Some of the distinctiveness of the exterior is carried inside with the instrument binnacle and centre console standing out from the rest of the dashboard, and a level of quality on a par with the best in the volume upper-medium sector.
The first of the two models available for assessment was the 3.0-litre V6 with the new six-speed automatic transmission, which is noticeably smoother than the four-speed unit it replaces.
The car picks up speed effortlessly and apart from the velvety muted six-cylinder soundtrack, barely audible unless pushed hard, the 407 remains quiet right up to the 81mph legal limit in France.
The engineer in the driving seat said benchmarks for the 407 were the Ford Mondeo, Renault Laguna and even the BMW 3-series.
It's quite a challenge for the engineers to give a front-wheel drive car as much driver appeal as a 3-series.
Off the motorway, the 407 seemed to relish being hustled along sweeping country roads, with seemingly few steering movements from the driver to ensure the desired line was held through corners.
Grip levels in the wide-tyred 3.0-litre were remarkable in the dry and on challenging and undulating surfaces, the ride was utterly cosseting. Occupants were aware of bumps and changes of road surface through the merest audible thump through the suspension, but the car's behaviour barely changed.

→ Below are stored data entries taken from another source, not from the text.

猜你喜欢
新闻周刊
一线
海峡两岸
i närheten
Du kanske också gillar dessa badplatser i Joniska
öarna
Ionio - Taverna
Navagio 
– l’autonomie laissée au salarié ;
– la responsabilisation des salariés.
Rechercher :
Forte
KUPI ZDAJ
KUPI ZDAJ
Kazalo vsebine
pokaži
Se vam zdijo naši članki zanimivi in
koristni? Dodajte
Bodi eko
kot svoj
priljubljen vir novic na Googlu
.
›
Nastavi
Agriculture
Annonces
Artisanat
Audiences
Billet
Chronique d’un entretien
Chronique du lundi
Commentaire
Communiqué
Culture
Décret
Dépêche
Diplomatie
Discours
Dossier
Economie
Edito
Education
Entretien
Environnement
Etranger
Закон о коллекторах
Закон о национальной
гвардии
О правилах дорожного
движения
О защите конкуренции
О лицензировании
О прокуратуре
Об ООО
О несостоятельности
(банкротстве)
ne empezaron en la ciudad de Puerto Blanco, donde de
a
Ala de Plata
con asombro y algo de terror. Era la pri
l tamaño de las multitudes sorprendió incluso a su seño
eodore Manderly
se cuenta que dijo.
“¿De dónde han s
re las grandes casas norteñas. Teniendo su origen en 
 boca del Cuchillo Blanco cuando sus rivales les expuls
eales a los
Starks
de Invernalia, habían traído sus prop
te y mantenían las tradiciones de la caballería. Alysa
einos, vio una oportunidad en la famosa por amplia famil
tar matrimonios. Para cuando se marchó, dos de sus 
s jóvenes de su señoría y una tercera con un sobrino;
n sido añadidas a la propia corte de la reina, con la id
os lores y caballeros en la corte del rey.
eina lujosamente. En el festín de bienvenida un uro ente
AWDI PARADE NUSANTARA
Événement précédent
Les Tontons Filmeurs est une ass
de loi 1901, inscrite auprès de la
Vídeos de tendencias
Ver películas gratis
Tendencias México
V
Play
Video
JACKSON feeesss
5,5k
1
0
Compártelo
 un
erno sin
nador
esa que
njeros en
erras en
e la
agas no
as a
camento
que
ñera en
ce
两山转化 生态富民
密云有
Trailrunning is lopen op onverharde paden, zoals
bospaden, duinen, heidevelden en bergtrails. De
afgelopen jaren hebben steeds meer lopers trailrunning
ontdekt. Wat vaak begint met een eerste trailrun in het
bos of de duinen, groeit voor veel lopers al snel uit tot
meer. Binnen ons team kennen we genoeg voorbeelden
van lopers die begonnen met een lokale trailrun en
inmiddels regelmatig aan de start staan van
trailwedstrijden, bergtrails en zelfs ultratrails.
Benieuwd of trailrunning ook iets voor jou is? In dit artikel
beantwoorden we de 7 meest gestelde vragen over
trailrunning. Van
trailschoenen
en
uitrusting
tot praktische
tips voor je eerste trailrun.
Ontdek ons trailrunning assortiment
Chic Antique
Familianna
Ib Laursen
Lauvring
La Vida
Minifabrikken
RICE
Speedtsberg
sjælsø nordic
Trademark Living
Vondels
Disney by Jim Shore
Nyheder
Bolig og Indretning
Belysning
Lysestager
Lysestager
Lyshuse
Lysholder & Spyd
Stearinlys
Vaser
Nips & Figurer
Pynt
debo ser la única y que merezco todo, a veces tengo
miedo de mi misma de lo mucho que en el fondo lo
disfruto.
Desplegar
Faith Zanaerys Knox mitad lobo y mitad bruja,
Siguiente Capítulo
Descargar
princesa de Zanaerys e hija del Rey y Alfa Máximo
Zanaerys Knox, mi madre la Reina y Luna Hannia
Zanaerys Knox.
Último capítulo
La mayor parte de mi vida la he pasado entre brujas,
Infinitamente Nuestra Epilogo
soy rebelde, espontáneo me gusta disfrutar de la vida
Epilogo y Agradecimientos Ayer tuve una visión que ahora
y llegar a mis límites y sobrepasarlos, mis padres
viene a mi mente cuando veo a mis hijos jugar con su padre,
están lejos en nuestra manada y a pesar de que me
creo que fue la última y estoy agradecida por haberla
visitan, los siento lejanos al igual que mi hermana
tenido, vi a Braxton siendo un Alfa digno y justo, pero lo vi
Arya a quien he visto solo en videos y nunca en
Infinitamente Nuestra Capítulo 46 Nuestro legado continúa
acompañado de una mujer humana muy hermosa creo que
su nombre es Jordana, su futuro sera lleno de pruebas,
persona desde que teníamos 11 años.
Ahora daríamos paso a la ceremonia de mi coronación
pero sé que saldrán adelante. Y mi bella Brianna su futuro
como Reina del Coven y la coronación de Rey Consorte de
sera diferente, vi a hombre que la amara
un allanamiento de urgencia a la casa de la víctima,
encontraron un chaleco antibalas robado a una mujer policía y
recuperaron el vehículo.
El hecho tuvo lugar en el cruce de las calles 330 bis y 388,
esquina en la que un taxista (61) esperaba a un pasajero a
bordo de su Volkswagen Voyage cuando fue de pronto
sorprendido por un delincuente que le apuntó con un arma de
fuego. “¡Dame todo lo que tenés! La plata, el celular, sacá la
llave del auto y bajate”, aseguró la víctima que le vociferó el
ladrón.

The 407 felt solid during high-speed corners, with very little leaning and sure-footed body control.
A spell in the 2.0 HDi showed that while there is no mistaking it for a diesel at idle, the engine is quiet on the move, with a healthy dose of mid-range torque allowing the diesel to keep the V6 in its sights in the chase along country roads.
IF the Peugeot 407 drives as well as it feels from the passenger seat, then the Ford Mondeo is in danger of losing its mantle as the best riding/handling car in the upper-medium sector. Strong on safety, performance and with good diesels, the 407 is bound to appeal to those who don't want a Mondeo or Vectra.